Nermeen Youssef, a Ph.D. student studying under Rex Dunham in Auburn’s School of Fisheries, Aquaculture and Aquatic Sciences, was honored with the Soy Aquaculture Alliance’s Student Award during Aquaculture America 2017, the World Aquaculture Society’s annual meeting in February.
The award recognizes Youssef’s abstract, “Effect of combined transgenic channel catfish Ictalurus punctatus growth hormone (GH) and their siblings on growth rate of channel catfish in earthen ponds,” which summarizes her research on the growth performance of male and female transgenic channel catfish growth hormone (GH) cDNA and their full siblings in earthen ponds at different ages.

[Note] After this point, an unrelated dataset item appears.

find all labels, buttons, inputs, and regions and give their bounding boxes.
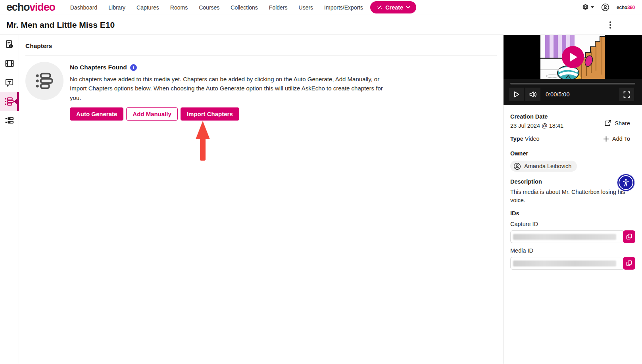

Youssef, who originally arrived at Auburn University four years ago as a visiting scholar from Alexandria University in Egypt, transitioned to become an Auburn student and will complete her Ph.D. in May.
“Her work was so interesting and of such high quality that we mutually agreed to change the plan,” making Youssef an Auburn student, Dunham says.
Dunham explains that, if applied in the catfish industry, the results of Youssef’s research could increase catfish production and profitability. Because catfish production generates more than $100 million annually in Alabama—the nation’s No. 2 catfish-producing state—the increase stands to significantly impact the state’s economy.